AI safety evolved: secure-by-design, safe-by-measurement

Authors

Bobby Filar

Head of AI

Aryan Luthra

ML Research

In the modern, AI-augmented work environment, adversaries are no longer just targeting your user – they're targeting your models.

Last week, we shipped an Attack Spotlight about a credential phishing attack that used prompt injection to attempt to confuse and bypass AI security analysis. The attack is explained in the blog post, but here’s the message with the prompt injection called out:

This prompt injection is attempting to get an AI security scanner to not see the credential phishing payload using a combination of context poisoning and self-negation techniques (full analysis in the blog).

While this type of attack is scary, it isn’t representative of what we most often see in the wild (it’s more representative of what we see in a security research POC). More often than not, we see indirect prompt injection attacks that simply attempt to fool AI email security into thinking messages are benign.

These attacks will often combine social engineering tactics to bypass traditional rule-based email security along with indirect prompt injection to bypass modern AI email security systems. To learn more about these tactics, check out our recent blog about prompt injection attacks we see regularly.

At Sublime, we are well aware of attack evolutions designed to target AI-powered security. We run autonomous AI agents on attacker-authored text, at scale, in production. It’s an unusual deployment surface and it forces a stricter notion of AI safety than most products need. Unlike most AI solutions that assume input is safe (”summarize this document”), security solutions need to assume input is unsafe (”find malicious signals in this email”).

Over the past few weeks, we’ve written pieces about how Sublime’s AI is secure by design, as well as a trust-based framework for agentic autonomy. Those posts laid out what we think AI safety should look like in security. This is the post about how we audit ourselves against it.

Security AI model maturity checklist

Autonomous AI in security is now common enough that we should stop grading it on a curve. The standards that apply to a chat assistant are not sufficient for a system that quarantines mail, drafts detections, or takes action on customer infrastructure.

Here is a maturity checklist for deploying autonomous AI against attacker-authored content. Some controls are table stakes before any automation. Others become mandatory as the system moves from advisory workflows to constrained or high-impact autonomous action.

Baseline controls

These should exist before an AI system is trusted to analyze adversarial content in production.

Prompt-injection eval corpus.
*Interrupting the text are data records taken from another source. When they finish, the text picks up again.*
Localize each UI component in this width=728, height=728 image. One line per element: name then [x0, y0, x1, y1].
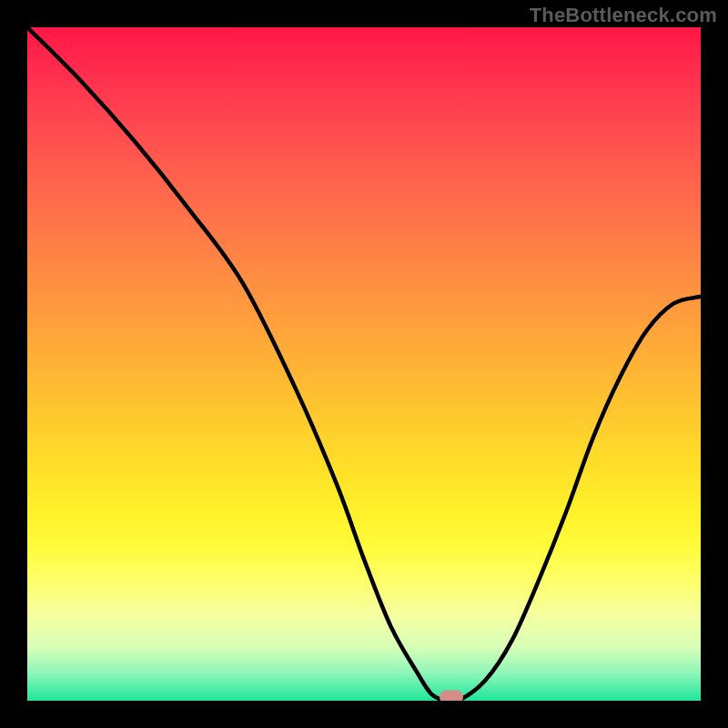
curve-svg — [27, 27, 701, 701]
chart-frame: TheBottleneck.com — [0, 0, 728, 728]
bottleneck-curve — [27, 27, 701, 701]
watermark-text: TheBottleneck.com — [530, 4, 717, 27]
plot-area — [27, 27, 701, 701]
minimum-marker — [440, 691, 463, 702]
Not just a policy document, but a corpus of real and synthetic adversarial examples that can be used to test how the system handles attacker-authored instructions.
Decision provenance. Every meaningful AI-assisted security decision should leave enough of a trail to be reviewed later: what input was analyzed, what the model concluded, what confidence it had, and what evidence or rubric informed the decision.
Internal red team aimed at the agent. Red teams need to attack the agents as hard as they attack the detection engine. Confirmed bypasses should become future test cases.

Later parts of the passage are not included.